What is cor triatriatum?

Cor triatriatum is a rare congenital heart condition where a fibrous, muscular membrane separates the left upper chamber of the heart (left atrium) into two sections. In a healthy heart, the left atrium is a single chamber that receives oxygen-rich blood from the lungs and sends it to the left lower chamber (left ventricle), which then pumps blood to the rest of the body.

In a heart with cor triatriatum, the left atrium has two sections. One section receives oxygen-rich blood from the pulmonary veins, while the other section sends blood to the left ventricle. There is usually a hole in the membrane, which allows blood to pass between these two sections. The size of the hole can be different for every child.

If the hole in the membrane is small, it can make it harder for blood to flow from the lungs and into the lower part of the heart. This can cause blood to back up in the lungs and reduce the amount of blood being pumped to the rest of the body.

Cor triatriatum is often found along with another condition called an atrial septal defect, which is a hole in the septum between the atria. 

Signs and symptoms of cor triatriatum

Your child’s symptoms are based on the size of the hole in the membrane and whether your child also has an atrial septal defect. 

Symptoms of cor triatriatum may include: 

• Heart murmur, or abnormal heart sound when a doctor listens with a stethoscope
• Fatigue or shortness of breath, especially while eating or exercising
• Blue or purple tint to lips, skin and nails (cyanosis)

Testing and diagnosis for cor triatriatum

Several different tests may be used to diagnosis cor triatriatum. 

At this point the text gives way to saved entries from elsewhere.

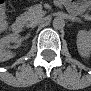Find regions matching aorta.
Returning <instances> with one entry per match:
<instances>
[{
    "instance_id": "762f6f07",
    "label": "aorta",
    "mask_w": 91,
    "mask_h": 91,
    "mask_svg": "<svg viewBox=\"0 0 91 91\" xmlns=\"http://www.w3.org/2000/svg\"><path fill=\"white\" fill-rule=\"evenodd\" d=\"M65 26V21L61 17H56L53 20V27L55 29H62Z\"/></svg>"
}]
</instances>
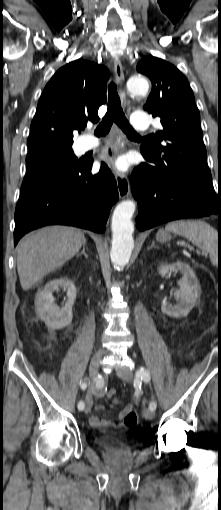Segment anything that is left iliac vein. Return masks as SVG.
Here are the masks:
<instances>
[{
	"instance_id": "left-iliac-vein-1",
	"label": "left iliac vein",
	"mask_w": 221,
	"mask_h": 510,
	"mask_svg": "<svg viewBox=\"0 0 221 510\" xmlns=\"http://www.w3.org/2000/svg\"><path fill=\"white\" fill-rule=\"evenodd\" d=\"M117 375L126 382H131L133 379L131 370H118ZM143 416L148 420H152L155 417V413L150 408H144Z\"/></svg>"
}]
</instances>
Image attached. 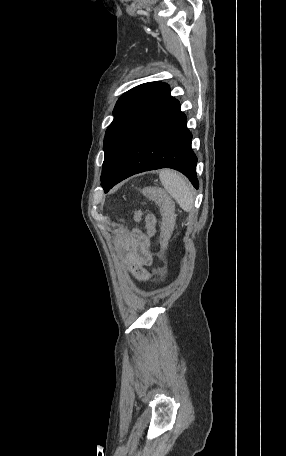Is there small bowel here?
Instances as JSON below:
<instances>
[{
	"instance_id": "1",
	"label": "small bowel",
	"mask_w": 286,
	"mask_h": 456,
	"mask_svg": "<svg viewBox=\"0 0 286 456\" xmlns=\"http://www.w3.org/2000/svg\"><path fill=\"white\" fill-rule=\"evenodd\" d=\"M135 219L142 221L145 228H136L122 235L120 242L124 251L121 261L127 273L139 281H145L151 277L147 267L153 261L150 239L155 233L156 219L152 214L143 217L140 212L136 213Z\"/></svg>"
}]
</instances>
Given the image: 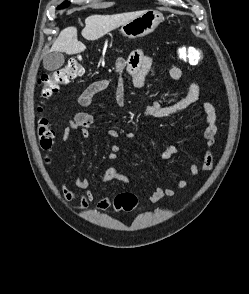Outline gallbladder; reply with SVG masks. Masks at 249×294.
<instances>
[{
  "mask_svg": "<svg viewBox=\"0 0 249 294\" xmlns=\"http://www.w3.org/2000/svg\"><path fill=\"white\" fill-rule=\"evenodd\" d=\"M64 55L60 52H50L43 59L44 68L48 71H55L64 64Z\"/></svg>",
  "mask_w": 249,
  "mask_h": 294,
  "instance_id": "bac80fb5",
  "label": "gallbladder"
}]
</instances>
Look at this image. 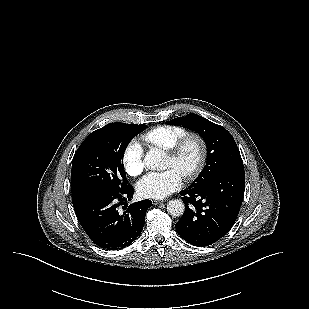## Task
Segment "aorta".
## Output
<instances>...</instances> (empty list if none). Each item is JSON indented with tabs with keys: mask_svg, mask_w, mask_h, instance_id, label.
Returning a JSON list of instances; mask_svg holds the SVG:
<instances>
[{
	"mask_svg": "<svg viewBox=\"0 0 309 309\" xmlns=\"http://www.w3.org/2000/svg\"><path fill=\"white\" fill-rule=\"evenodd\" d=\"M165 154L160 149H153L147 152L144 158V164L151 170H159L162 168ZM167 211L173 217L182 216L185 211L184 203L179 199H172L167 204Z\"/></svg>",
	"mask_w": 309,
	"mask_h": 309,
	"instance_id": "1",
	"label": "aorta"
}]
</instances>
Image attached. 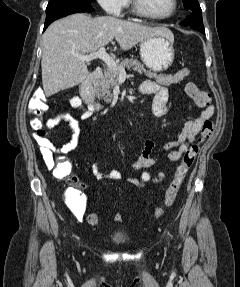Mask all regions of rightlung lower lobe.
<instances>
[{"label": "right lung lower lobe", "mask_w": 240, "mask_h": 287, "mask_svg": "<svg viewBox=\"0 0 240 287\" xmlns=\"http://www.w3.org/2000/svg\"><path fill=\"white\" fill-rule=\"evenodd\" d=\"M93 8L89 2L66 4L57 6L46 11L44 30L55 20L74 13L92 12Z\"/></svg>", "instance_id": "right-lung-lower-lobe-1"}]
</instances>
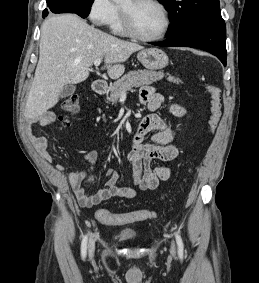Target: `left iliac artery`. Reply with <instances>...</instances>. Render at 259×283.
Listing matches in <instances>:
<instances>
[{
  "instance_id": "left-iliac-artery-1",
  "label": "left iliac artery",
  "mask_w": 259,
  "mask_h": 283,
  "mask_svg": "<svg viewBox=\"0 0 259 283\" xmlns=\"http://www.w3.org/2000/svg\"><path fill=\"white\" fill-rule=\"evenodd\" d=\"M175 238H176V242H177V246H178V254H179V256H183L184 246H183L182 238L180 237V235L177 232H175Z\"/></svg>"
}]
</instances>
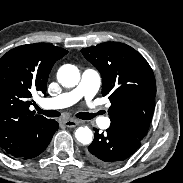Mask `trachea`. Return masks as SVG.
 <instances>
[{
  "label": "trachea",
  "mask_w": 183,
  "mask_h": 183,
  "mask_svg": "<svg viewBox=\"0 0 183 183\" xmlns=\"http://www.w3.org/2000/svg\"><path fill=\"white\" fill-rule=\"evenodd\" d=\"M36 110L38 111L39 114H43L47 117H59L61 114L60 112L56 111V110H42L41 108H39L38 106H36ZM96 114L94 113H86V112H80L76 114L77 118L83 119V120H90L93 117H95Z\"/></svg>",
  "instance_id": "obj_1"
}]
</instances>
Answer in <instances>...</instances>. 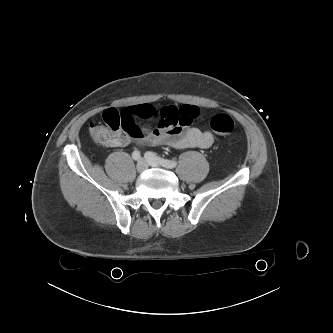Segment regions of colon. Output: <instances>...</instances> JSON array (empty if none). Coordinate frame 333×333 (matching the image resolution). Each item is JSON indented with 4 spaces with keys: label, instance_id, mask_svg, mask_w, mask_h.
<instances>
[{
    "label": "colon",
    "instance_id": "obj_1",
    "mask_svg": "<svg viewBox=\"0 0 333 333\" xmlns=\"http://www.w3.org/2000/svg\"><path fill=\"white\" fill-rule=\"evenodd\" d=\"M102 119L103 123L90 125L89 133L95 142L104 146H111L118 132L133 133L136 129L134 118L127 112L108 109L103 112ZM210 128L216 134L227 136L233 133L235 124L229 115L217 114L211 118Z\"/></svg>",
    "mask_w": 333,
    "mask_h": 333
}]
</instances>
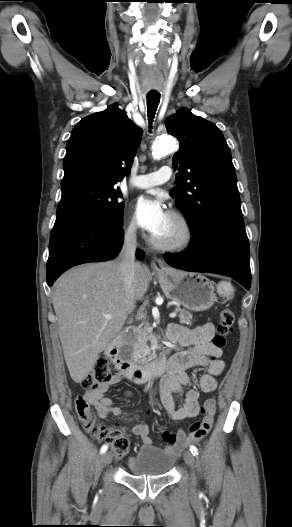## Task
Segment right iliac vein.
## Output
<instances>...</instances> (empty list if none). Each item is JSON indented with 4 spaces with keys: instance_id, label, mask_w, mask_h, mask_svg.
Instances as JSON below:
<instances>
[{
    "instance_id": "63e3f726",
    "label": "right iliac vein",
    "mask_w": 292,
    "mask_h": 527,
    "mask_svg": "<svg viewBox=\"0 0 292 527\" xmlns=\"http://www.w3.org/2000/svg\"><path fill=\"white\" fill-rule=\"evenodd\" d=\"M112 461V455L109 452L104 453L102 456V462L104 465L110 464Z\"/></svg>"
}]
</instances>
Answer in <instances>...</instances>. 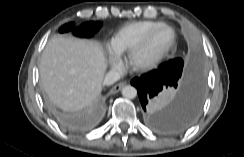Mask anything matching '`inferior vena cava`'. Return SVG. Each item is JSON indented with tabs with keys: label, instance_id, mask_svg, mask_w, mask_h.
<instances>
[{
	"label": "inferior vena cava",
	"instance_id": "602c4592",
	"mask_svg": "<svg viewBox=\"0 0 244 157\" xmlns=\"http://www.w3.org/2000/svg\"><path fill=\"white\" fill-rule=\"evenodd\" d=\"M120 79V74L117 71H110L105 75L103 80L104 85H112Z\"/></svg>",
	"mask_w": 244,
	"mask_h": 157
}]
</instances>
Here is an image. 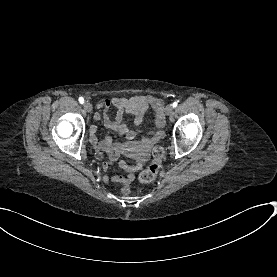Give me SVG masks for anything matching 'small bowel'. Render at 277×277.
<instances>
[{"label": "small bowel", "mask_w": 277, "mask_h": 277, "mask_svg": "<svg viewBox=\"0 0 277 277\" xmlns=\"http://www.w3.org/2000/svg\"><path fill=\"white\" fill-rule=\"evenodd\" d=\"M113 104L116 107V113L111 118L107 112L112 111ZM100 106L105 107V111L101 113L104 118L105 126L117 131L121 135H127L131 138L137 136V132L129 130L124 123L125 114L133 116V122L135 125H141L144 120V115L149 108H152L155 114L156 126H164V102L162 99L152 95H137L132 97H108L100 101ZM100 115L96 114L95 119H99ZM157 139L149 134L143 137L140 141H129L122 146L119 144H113L109 138H105L97 144L96 137L94 136V129H91L90 141L93 145L97 146L101 150H105L109 153L110 162L114 161L123 149L126 152L133 151L137 154V163L135 165H129L125 162L120 163V167L125 172L123 176H113L108 181L111 184L128 185L134 179L135 173L139 171L146 161L147 149Z\"/></svg>", "instance_id": "small-bowel-1"}]
</instances>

• Electrocardiogram (EKG or ECG), which is a record of the electrical activity of the heart
• Echocardiogram (also called echo or ultrasound), which is when sound waves create an image of the heart
• Chest X-ray
• Pulse oximetry, which is a noninvasive way to monitor the amount of oxygen in the blood

Treatment for cor triatriatum

At the Cardiac Center at Children’s Hospital of Philadelphia (CHOP), our doctors are among the most experienced in the nation in cor triatriatum repair. To repair cor triatriatum, a surgeon will remove the muscular membrane in the left atria. If there is also an atrial septal defect, the surgeon will close it using either a patch or sutures.

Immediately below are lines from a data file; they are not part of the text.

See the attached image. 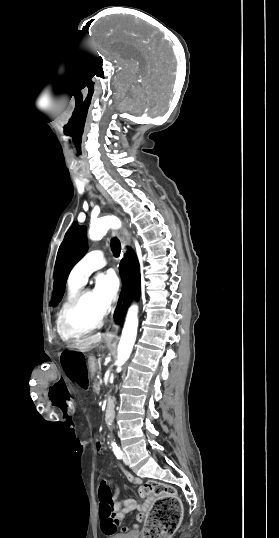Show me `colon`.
Here are the masks:
<instances>
[{
	"label": "colon",
	"instance_id": "colon-1",
	"mask_svg": "<svg viewBox=\"0 0 279 538\" xmlns=\"http://www.w3.org/2000/svg\"><path fill=\"white\" fill-rule=\"evenodd\" d=\"M98 449L101 444L98 443ZM144 492L155 496L147 522L144 526V538H169L178 528L182 518V504L176 490L169 485L150 481L144 486ZM98 496L100 516H114V504L110 488L104 478H99Z\"/></svg>",
	"mask_w": 279,
	"mask_h": 538
}]
</instances>
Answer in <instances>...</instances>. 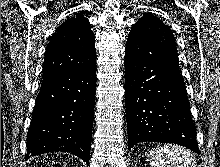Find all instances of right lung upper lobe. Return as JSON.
<instances>
[{"instance_id": "right-lung-upper-lobe-1", "label": "right lung upper lobe", "mask_w": 220, "mask_h": 167, "mask_svg": "<svg viewBox=\"0 0 220 167\" xmlns=\"http://www.w3.org/2000/svg\"><path fill=\"white\" fill-rule=\"evenodd\" d=\"M96 61L95 37L89 21L80 14L53 33L46 49L43 80L86 69Z\"/></svg>"}]
</instances>
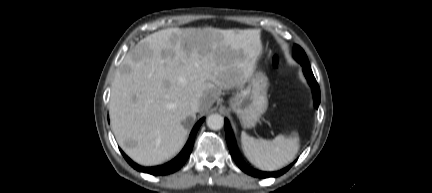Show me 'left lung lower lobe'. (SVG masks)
<instances>
[{
	"label": "left lung lower lobe",
	"instance_id": "0a47b994",
	"mask_svg": "<svg viewBox=\"0 0 432 193\" xmlns=\"http://www.w3.org/2000/svg\"><path fill=\"white\" fill-rule=\"evenodd\" d=\"M302 66H303V71L305 74V77L308 80V83L310 84V86L312 87V91H313V95H314V100H315V107L318 108L319 104H320V89L319 86L316 82V79L313 75V72L310 68L309 62H299ZM225 135H226V140H227V144L230 150V153L233 157V159L235 160V162L237 163V165L247 174L254 176V177H260V178H266V177H277L282 175L283 173H285L292 165H289L288 167L277 171V172H262V171H258L255 170L251 167H249L244 161L243 159L240 157L235 142H234V138H233V134L230 128V125L228 123V121L225 119Z\"/></svg>",
	"mask_w": 432,
	"mask_h": 193
}]
</instances>
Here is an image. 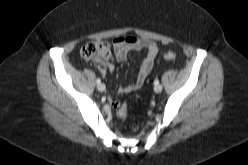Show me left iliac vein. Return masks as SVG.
<instances>
[{
  "mask_svg": "<svg viewBox=\"0 0 248 165\" xmlns=\"http://www.w3.org/2000/svg\"><path fill=\"white\" fill-rule=\"evenodd\" d=\"M162 89H163V87L160 84H157V85L154 86V91L156 93H160L162 91Z\"/></svg>",
  "mask_w": 248,
  "mask_h": 165,
  "instance_id": "4c4485c4",
  "label": "left iliac vein"
}]
</instances>
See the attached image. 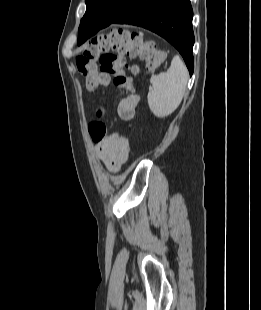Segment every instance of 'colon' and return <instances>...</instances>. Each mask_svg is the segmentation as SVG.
Instances as JSON below:
<instances>
[{"instance_id": "obj_1", "label": "colon", "mask_w": 261, "mask_h": 310, "mask_svg": "<svg viewBox=\"0 0 261 310\" xmlns=\"http://www.w3.org/2000/svg\"><path fill=\"white\" fill-rule=\"evenodd\" d=\"M125 56L144 60L148 71L157 70L163 60V54L150 43L143 42L138 33L124 29H113L102 34L76 56L78 71L86 78L90 90L109 82V76L114 78V84L122 90L132 91V79L126 73ZM136 72V68H132ZM104 109L97 110V119L89 125V132L94 140L107 135V125L102 120Z\"/></svg>"}]
</instances>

After surgery, your child will initially recover in the Evelyn and Daniel M. Tabas Cardiac Intensive Care Unit (CICU), where they will receive round-the-clock attention from a team of dedicated cardiac critical care medicine specialists. As their condition improves, they will be cared for in the Cardiac Care Unit until they are well enough for discharge.

Follow-up care 

Through age 18 

After repair, most children recover quickly and don't have additional heart problems. Additional surgery is rarely required. However, children with cor triatriatum must see a pediatric cardiologist for regular checkups. 

Into adulthood

Our pediatric cardiologists follow patients until they are young adults. The Philadelphia Adult Congenital Heart Center, a joint program of CHOP and Penn Medicine, meets the unique needs of adults who were born with heart defects.  

At CHOP’s Cardiac Center, we support our adolescent and young adult patients through a smooth and seamless transition to adult cardiology care at the Philadelphia Adult Congenital Heart Center or, if desired, to a cardiologist with congenital heart disease expertise in another location. 

Long-term outlook for children with cor triatriatum

Because of enormous strides in medicine and technology, today nearly all children with cor triatriatum go on to lead healthy, productive lives as adults.